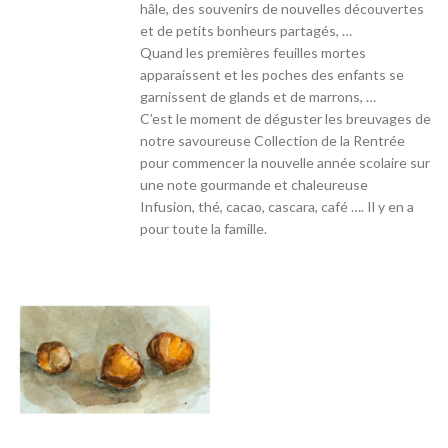
hâle, des souvenirs de nouvelles découvertes
et de petits bonheurs partagés, …
Quand les premières feuilles mortes
apparaissent et les poches des enfants se
garnissent de glands et de marrons, …
C’est le moment de déguster les breuvages de
notre savoureuse Collection de la Rentrée
pour commencer la nouvelle année scolaire sur
une note gourmande et chaleureuse
Infusion, thé, cacao, cascara, café …. Il y en a
pour toute la famille.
==============================
Output the material above verbatim but exclude each picture.

hâle, des souvenirs de nouvelles découvertes
et de petits bonheurs partagés, …
Quand les premières feuilles mortes
apparaissent et les poches des enfants se
garnissent de glands et de marrons, …
C’est le moment de déguster les breuvages de
notre savoureuse Collection de la Rentrée
pour commencer la nouvelle année scolaire sur
une note gourmande et chaleureuse
Infusion, thé, cacao, cascara, café …. Il y en a
pour toute la famille.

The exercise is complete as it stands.